[[ Material supplied, beginning ]]

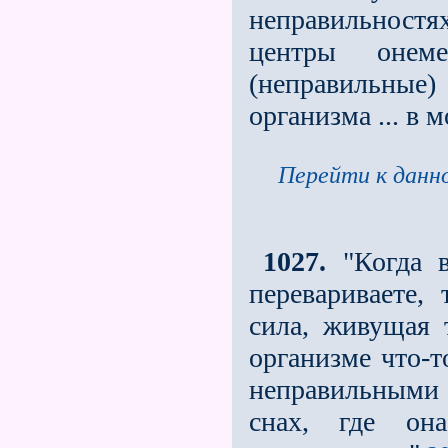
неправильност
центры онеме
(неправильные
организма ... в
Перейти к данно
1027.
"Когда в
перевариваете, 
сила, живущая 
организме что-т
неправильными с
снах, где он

[[ Material supplied, end ]]
[[ Material supplied, beginning ]]

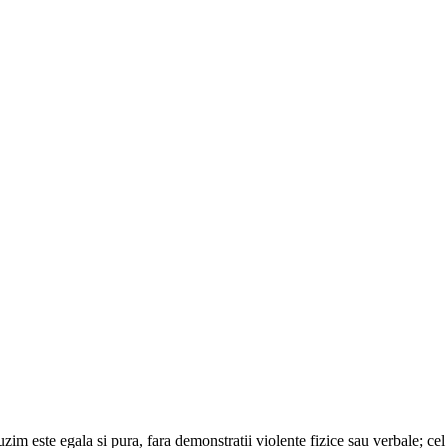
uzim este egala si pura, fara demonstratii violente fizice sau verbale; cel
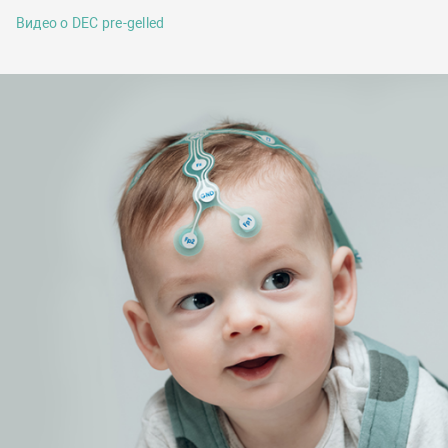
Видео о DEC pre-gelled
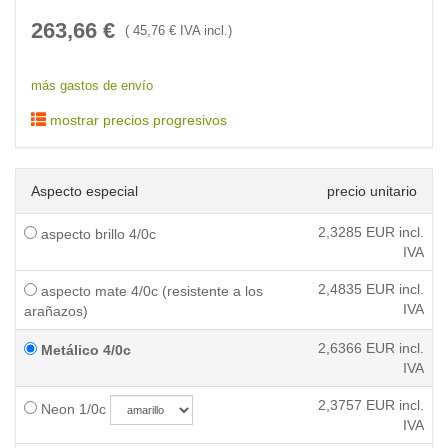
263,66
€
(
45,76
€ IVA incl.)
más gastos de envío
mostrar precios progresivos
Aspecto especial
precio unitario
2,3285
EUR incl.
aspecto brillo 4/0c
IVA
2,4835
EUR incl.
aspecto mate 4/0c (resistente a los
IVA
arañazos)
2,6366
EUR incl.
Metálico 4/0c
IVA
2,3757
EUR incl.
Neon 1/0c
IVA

[[ Material supplied, end ]]

• Task: Of the entries listed above, reproduce only the lines starting at the line containing "неправильност" and ending at the line containing "снах, где он". Include both, exactly as they stand.

• Your response:
неправильност
центры онеме
(неправильные
организма ... в
Перейти к данно
1027.
"Когда в
перевариваете, 
сила, живущая 
организме что-т
неправильными с
снах, где он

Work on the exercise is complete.